I think I needed a break from posting all of these reviews and stuff. Or at least, I needed to have a break of just seeing all of those blog tour posts. I love them, but then I think about all the books that I still haven’t reviewed and I get all cringe about it.
So anyway. Back to the point I was supposed to try and make!
If you’re wondering what point I was trying to make, you’re right in that I didn’t even say anything in the first place! I’m pretty scatterbrained… something that I seriously need to get checked on but I keep putting it off. But that’s another conversation for another day.
Anyway, I was thinking about all of the things that I’ve been wanting to do in the book community. How a lot of those things have been shut down because of how I feel in this community now. I honestly don’t think that I’ve truly felt welcome back into this world since everything with HOV and just how quick people were to condemn me as a person. Clearly it’s still affecting me because those initial feelings of being at home in a place where I’m surrounded by people that loved books as much as I did are gone. I don’t feel comfortable being myself anymore. I don’t feel comfortable even being on Twitter anymore, to the point that I really don’t have a presence on there. I barely talk about anything I want to talk about on Instagram either, even though I feel like people on Instagram are nicer? It’s weird because the people that seem nice on Instagram can be so cruel on Twitter and that’s just something I don’t understand.
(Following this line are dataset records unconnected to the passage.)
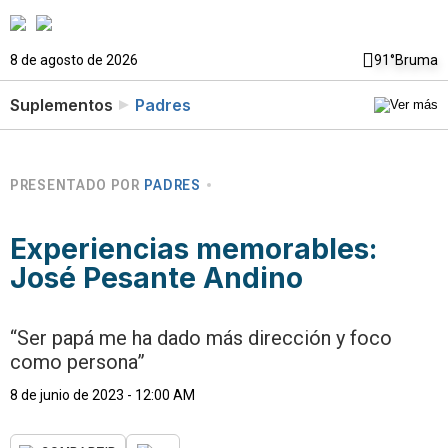
8 de agosto de 2026
91°
Bruma
Suplementos
Padres
PRESENTADO POR
PADRES
Experiencias memorables:
José Pesante Andino
“Ser papá me ha dado más dirección y foco
como persona”
8 de junio de 2023 - 12:00 AM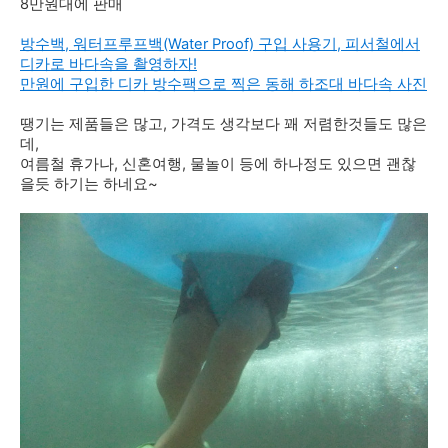
8만원대에 판매
방수백, 워터프루프백(Water Proof) 구입 사용기, 피서철에서
디카로 바다속을 촬영하자!
만원에 구입한 디카 방수팩으로 찍은 동해 하조대 바다속 사진
땡기는 제품들은 많고, 가격도 생각보다 꽤 저렴한것들도 많은
데,
여름철 휴가나, 신혼여행, 물놀이 등에 하나정도 있으면 괜찮
을듯 하기는 하네요~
It’s gotten to the point that I can’t even bring myself to actually move forward with my dream organization because I’m just so afraid that people will shun it immediately because it’s attached to me. It’s part of why I’ve been so silent about it for so long because I don’t want it to be at a disadvantage solely because I created it. Well, would have created it.
What does all of that have to do with “going back to old projects”, anyway?
Well, I want to be able to find away to reset myself in this world. To somehow let go of all of the hurt and pain that I’ve felt being here, all of the guilt that people made me feel for feeling the way I do and having the gall to tell me that I don’t have the right to feel the way I do because I’m “making fun of someone else” who is feeling the same way. What even is that?
Long story short, and since there’s so much I want to say on here but out of fear of having a repeat of everything that happened last year, I won’t say what I really want to say except that I’ll eventually get back to these dreams that I wanted to do. I’m sure that I won’t even talk about them publicly because of my fears above. But one day they will happen, and no matter what anyone else has to say about it, about me, I will be proud of my accomplishments. It’s about time for me to find my passion in what I love again, and it’s time for me to finally release the words of people who truly don’t and shouldn’t have any power over me, my self-esteem, and my self-worth.
Did that help to let out my hurt? A little, but not completely. Will I get better? Eventually.